### AIM OF THE TASK
Would you reproduce every record exactly, leaving out the pictures?

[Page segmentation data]

——

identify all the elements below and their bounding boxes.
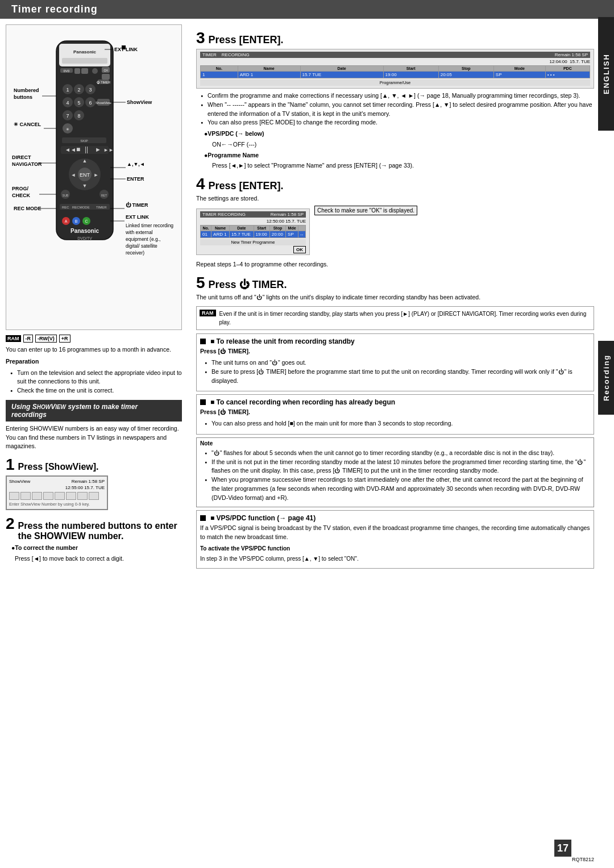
release-standby-title: ■ To release the unit from recording sta…	[200, 337, 590, 345]
svg-text:TIMER: TIMER	[96, 206, 107, 209]
step-5-title: Press ⏻ TIMER.	[209, 279, 287, 291]
svg-text:EXT LINK: EXT LINK	[114, 47, 138, 52]
svg-text:ShowView: ShowView	[96, 101, 112, 105]
svg-text:REC: REC	[62, 206, 69, 209]
svg-text:NAVIGATOR: NAVIGATOR	[12, 161, 42, 167]
cancel-press: Press [⏻ TIMER].	[200, 408, 590, 417]
svg-rect-7	[81, 68, 88, 74]
svg-text:DVD/TV: DVD/TV	[77, 236, 92, 240]
prep-item-2: Check the time on the unit is correct.	[13, 386, 182, 395]
svg-text:8: 8	[77, 113, 80, 119]
step-3-bullets: Confirm the programme and make correctio…	[203, 91, 594, 127]
svg-text:6: 6	[89, 100, 92, 106]
step-4-title: Press [ENTER].	[209, 180, 284, 192]
intro-text: You can enter up to 16 programmes up to …	[6, 345, 182, 354]
svg-rect-65	[122, 45, 126, 49]
release-standby-section: ■ To release the unit from recording sta…	[196, 333, 594, 391]
step-4-container: 4 Press [ENTER]. The settings are stored…	[196, 176, 594, 269]
svg-text:CHECK: CHECK	[12, 193, 31, 198]
svg-text:Numbered: Numbered	[14, 87, 39, 93]
step-5-text: The unit turns off and "⏻" lights on the…	[196, 293, 594, 302]
screen-1-table: No. Name Date Start Stop Mode PDC 1 ARD …	[200, 65, 590, 78]
release-item-2: Be sure to press [⏻ TIMER] before the pr…	[207, 368, 590, 386]
svg-text:✳ CANCEL: ✳ CANCEL	[14, 122, 42, 127]
svg-text:RET: RET	[101, 194, 107, 197]
step-1-heading: 1 Press [ShowView].	[6, 457, 182, 473]
step-1-title: Press [ShowView].	[18, 462, 99, 472]
note-item-3: When you programme successive timer reco…	[207, 475, 590, 502]
preparation-list: Turn on the television and select the ap…	[13, 369, 182, 395]
svg-text:SUB: SUB	[63, 194, 69, 197]
showview-intro: Entering SHOWVIEW numbers is an easy way…	[6, 424, 182, 451]
step-2-sub-label: ●To correct the number	[11, 544, 182, 553]
svg-point-8	[92, 68, 98, 74]
svg-text:ENTER: ENTER	[127, 176, 144, 182]
cancel-item-1: You can also press and hold [■] on the m…	[207, 419, 590, 428]
main-note-box: Note "⏻" flashes for about 5 seconds whe…	[196, 437, 594, 508]
step-4-heading: 4 Press [ENTER].	[196, 176, 594, 192]
vps-pdc-label: ●VPS/PDC (→ below)	[204, 130, 594, 139]
badge-r: -R	[23, 335, 34, 343]
svg-text:Panasonic: Panasonic	[70, 228, 99, 234]
svg-text:►►: ►►	[103, 147, 114, 153]
ok-label: OK	[293, 246, 306, 253]
svg-text:RECMODE: RECMODE	[72, 206, 90, 209]
svg-text:CH: CH	[103, 69, 108, 72]
screen-2-title-bar: TIMER RECORDING Remain 1:58 SP	[200, 211, 306, 218]
badge-ram: RAM	[6, 335, 21, 342]
svg-text:▲: ▲	[82, 158, 88, 164]
svg-text:3: 3	[89, 87, 92, 93]
note-label: Note	[200, 440, 590, 446]
svg-text:||: ||	[85, 145, 88, 153]
step3-bullet-3: You can also press [REC MODE] to change …	[203, 118, 594, 127]
svg-text:Panasonic: Panasonic	[73, 49, 97, 55]
svg-text:◄: ◄	[71, 172, 76, 178]
svg-text:4: 4	[66, 100, 69, 106]
vps-pdc-main-text: If a VPS/PDC signal is being broadcast b…	[200, 524, 590, 542]
svg-rect-6	[74, 68, 80, 74]
ram-badge: RAM	[200, 310, 216, 316]
svg-text:DVD: DVD	[64, 69, 70, 73]
svg-rect-3	[62, 58, 107, 64]
doc-code: RQT8212	[572, 857, 594, 862]
screen-title-bar-1: TIMER RECORDING Remain 1:58 SP	[200, 52, 590, 58]
step-4-text: The settings are stored.	[196, 194, 594, 203]
ram-note-box: RAM Even if the unit is in timer recordi…	[196, 306, 594, 330]
release-press: Press [⏻ TIMER].	[200, 347, 590, 356]
check-ok-note: Check to make sure "OK" is displayed.	[314, 206, 417, 215]
step-5-container: 5 Press ⏻ TIMER. The unit turns off and …	[196, 275, 594, 302]
step-4-screen-wrap: TIMER RECORDING Remain 1:58 SP 12:50:00 …	[196, 206, 594, 258]
prep-item-1: Turn on the television and select the ap…	[13, 369, 182, 387]
screen-2-footer: New Timer Programme	[200, 239, 306, 245]
note-item-2: If the unit is not put in the timer reco…	[207, 458, 590, 476]
left-column: Panasonic DVD CH 1	[6, 24, 182, 571]
square-bullet-3	[200, 515, 206, 521]
ext-link-description: Linked timer recording with external equ…	[126, 223, 174, 256]
activate-label: To activate the VPS/PDC function	[200, 544, 590, 553]
badge-rwv: -RW(V)	[35, 335, 57, 343]
step3-bullet-2: When "-- ------" appears in the "Name" c…	[203, 101, 594, 119]
svg-text:■: ■	[76, 145, 80, 153]
side-tab-recording: Recording	[598, 341, 614, 415]
svg-text:►: ►	[94, 172, 99, 178]
timer-screen-1: TIMER RECORDING Remain 1:58 SP 12:04:00 …	[196, 49, 594, 89]
vps-pdc-section: ■ VPS/PDC function (→ page 41) If a VPS/…	[196, 510, 594, 569]
remote-control-box: Panasonic DVD CH 1	[6, 24, 182, 330]
repeat-steps: Repeat steps 1–4 to programme other reco…	[196, 260, 594, 269]
side-tab-english: ENGLISH	[598, 17, 614, 131]
svg-text:C: C	[85, 219, 88, 223]
right-column: 3 Press [ENTER]. TIMER RECORDING Remain …	[190, 24, 594, 571]
svg-text:DIRECT: DIRECT	[12, 155, 31, 160]
svg-text:SKIP: SKIP	[80, 139, 88, 143]
timer-screen-2: TIMER RECORDING Remain 1:58 SP 12:50:00 …	[196, 208, 310, 255]
svg-text:◄◄: ◄◄	[65, 147, 76, 153]
svg-text:2: 2	[77, 87, 80, 93]
screen-1-footer: Programme/Use	[200, 80, 590, 86]
svg-text:7: 7	[66, 113, 69, 119]
svg-text:REC MODE: REC MODE	[14, 206, 42, 211]
step-5-heading: 5 Press ⏻ TIMER.	[196, 275, 594, 291]
note-bullets: "⏻" flashes for about 5 seconds when the…	[207, 449, 590, 503]
step-3-title: Press [ENTER].	[209, 34, 284, 46]
page-number: 17	[554, 840, 571, 857]
vps-pdc-section-title: ■ VPS/PDC function (→ page 41)	[200, 514, 590, 522]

——

### SOLUTION FOR THIS TASK
identify all the elements below and their bounding boxes.
release-standby-title: ■ To release the unit from recording sta…	[200, 337, 590, 345]
svg-text:TIMER: TIMER	[96, 206, 107, 209]
step-5-title: Press ⏻ TIMER.	[209, 279, 287, 291]
svg-text:EXT LINK: EXT LINK	[114, 47, 138, 52]
svg-text:ShowView: ShowView	[96, 101, 112, 105]
svg-text:REC: REC	[62, 206, 69, 209]
svg-text:NAVIGATOR: NAVIGATOR	[12, 161, 42, 167]
cancel-press: Press [⏻ TIMER].	[200, 408, 590, 417]
svg-rect-7	[81, 68, 88, 74]
svg-text:DVD/TV: DVD/TV	[77, 236, 92, 240]
prep-item-2: Check the time on the unit is correct.	[13, 386, 182, 395]
svg-text:8: 8	[77, 113, 80, 119]
step-3-bullets: Confirm the programme and make correctio…	[203, 91, 594, 127]
svg-text:6: 6	[89, 100, 92, 106]
step-4-title: Press [ENTER].	[209, 180, 284, 192]
intro-text: You can enter up to 16 programmes up to …	[6, 345, 182, 354]
svg-rect-65	[122, 45, 126, 49]
release-standby-section: ■ To release the unit from recording sta…	[196, 333, 594, 391]
step-4-container: 4 Press [ENTER]. The settings are stored…	[196, 176, 594, 269]
svg-text:CHECK: CHECK	[12, 193, 31, 198]
svg-text:Numbered: Numbered	[14, 87, 39, 93]
step-5-text: The unit turns off and "⏻" lights on the…	[196, 293, 594, 302]
screen-1-table: No. Name Date Start Stop Mode PDC 1 ARD …	[200, 65, 590, 78]
release-item-2: Be sure to press [⏻ TIMER] before the pr…	[207, 368, 590, 386]
svg-text:✳ CANCEL: ✳ CANCEL	[14, 122, 42, 127]
svg-text:RET: RET	[101, 194, 107, 197]
step-1-heading: 1 Press [ShowView].	[6, 457, 182, 473]
step-1-title: Press [ShowView].	[18, 462, 99, 472]
note-item-3: When you programme successive timer reco…	[207, 475, 590, 502]
preparation-list: Turn on the television and select the ap…	[13, 369, 182, 395]
svg-text:SUB: SUB	[63, 194, 69, 197]
showview-intro: Entering SHOWVIEW numbers is an easy way…	[6, 424, 182, 451]
step-2-sub-label: ●To correct the number	[11, 544, 182, 553]
svg-point-8	[92, 68, 98, 74]
svg-text:ENTER: ENTER	[127, 176, 144, 182]
cancel-item-1: You can also press and hold [■] on the m…	[207, 419, 590, 428]
main-note-box: Note "⏻" flashes for about 5 seconds whe…	[196, 437, 594, 508]
step-4-heading: 4 Press [ENTER].	[196, 176, 594, 192]
vps-pdc-label: ●VPS/PDC (→ below)	[204, 130, 594, 139]
badge-r: -R	[23, 335, 34, 343]
svg-text:Panasonic: Panasonic	[70, 228, 99, 234]
svg-text:►►: ►►	[103, 147, 114, 153]
ok-label: OK	[293, 246, 306, 253]
svg-text:RECMODE: RECMODE	[72, 206, 90, 209]
svg-text:CH: CH	[103, 69, 108, 72]
screen-2-title-bar: TIMER RECORDING Remain 1:58 SP	[200, 211, 306, 218]
badge-ram: RAM	[6, 335, 21, 342]
svg-text:▲: ▲	[82, 158, 88, 164]
svg-text:3: 3	[89, 87, 92, 93]
note-label: Note	[200, 440, 590, 446]
svg-text:||: ||	[85, 145, 88, 153]
step3-bullet-3: You can also press [REC MODE] to change …	[203, 118, 594, 127]
svg-text:Panasonic: Panasonic	[73, 49, 97, 55]
svg-text:◄: ◄	[71, 172, 76, 178]
svg-text:4: 4	[66, 100, 69, 106]
vps-pdc-main-text: If a VPS/PDC signal is being broadcast b…	[200, 524, 590, 542]
svg-rect-6	[74, 68, 80, 74]
ram-badge: RAM	[200, 310, 216, 316]
svg-text:DVD: DVD	[64, 69, 70, 73]
svg-rect-3	[62, 58, 107, 64]
doc-code: RQT8212	[572, 857, 594, 862]
screen-title-bar-1: TIMER RECORDING Remain 1:58 SP	[200, 52, 590, 58]
step-4-text: The settings are stored.	[196, 194, 594, 203]
ram-note-box: RAM Even if the unit is in timer recordi…	[196, 306, 594, 330]
release-press: Press [⏻ TIMER].	[200, 347, 590, 356]
check-ok-note: Check to make sure "OK" is displayed.	[314, 206, 417, 215]
step-5-container: 5 Press ⏻ TIMER. The unit turns off and …	[196, 275, 594, 302]
step-4-screen-wrap: TIMER RECORDING Remain 1:58 SP 12:50:00 …	[196, 206, 594, 258]
prep-item-1: Turn on the television and select the ap…	[13, 369, 182, 387]
screen-2-footer: New Timer Programme	[200, 239, 306, 245]
note-item-2: If the unit is not put in the timer reco…	[207, 458, 590, 476]
left-column: Panasonic DVD CH 1	[6, 24, 182, 571]
square-bullet-3	[200, 515, 206, 521]
ext-link-description: Linked timer recording with external equ…	[126, 223, 174, 256]
activate-label: To activate the VPS/PDC function	[200, 544, 590, 553]
badge-rwv: -RW(V)	[35, 335, 57, 343]
step3-bullet-2: When "-- ------" appears in the "Name" c…	[203, 101, 594, 119]
svg-text:■: ■	[76, 145, 80, 153]
side-tab-recording: Recording	[598, 341, 614, 415]
svg-text:►: ►	[94, 172, 99, 178]
timer-screen-1: TIMER RECORDING Remain 1:58 SP 12:04:00 …	[196, 49, 594, 89]
vps-pdc-section: ■ VPS/PDC function (→ page 41) If a VPS/…	[196, 510, 594, 569]
remote-control-box: Panasonic DVD CH 1	[6, 24, 182, 330]
repeat-steps: Repeat steps 1–4 to programme other reco…	[196, 260, 594, 269]
side-tab-english: ENGLISH	[598, 17, 614, 131]
svg-text:C: C	[85, 219, 88, 223]
right-column: 3 Press [ENTER]. TIMER RECORDING Remain …	[190, 24, 594, 571]
svg-text:DIRECT: DIRECT	[12, 155, 31, 160]
svg-text:SKIP: SKIP	[80, 139, 88, 143]
timer-screen-2: TIMER RECORDING Remain 1:58 SP 12:50:00 …	[196, 208, 310, 255]
svg-text:◄◄: ◄◄	[65, 147, 76, 153]
svg-text:2: 2	[77, 87, 80, 93]
screen-1-footer: Programme/Use	[200, 80, 590, 86]
svg-text:7: 7	[66, 113, 69, 119]
svg-text:REC MODE: REC MODE	[14, 206, 42, 211]
step-5-heading: 5 Press ⏻ TIMER.	[196, 275, 594, 291]
note-bullets: "⏻" flashes for about 5 seconds when the…	[207, 449, 590, 503]
step-3-title: Press [ENTER].	[209, 34, 284, 46]
page-number: 17	[554, 840, 571, 857]
vps-pdc-section-title: ■ VPS/PDC function (→ page 41)	[200, 514, 590, 522]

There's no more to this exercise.